Collected data entries:
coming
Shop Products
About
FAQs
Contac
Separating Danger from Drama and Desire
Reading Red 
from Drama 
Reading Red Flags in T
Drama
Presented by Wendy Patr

* Requirement
Each entry must be output exactly as it was written.

* Expected output
coming
Shop Products
About
FAQs
Contac
Separating Danger from Drama and Desire
Reading Red 
from Drama 
Reading Red Flags in T
Drama
Presented by Wendy Patr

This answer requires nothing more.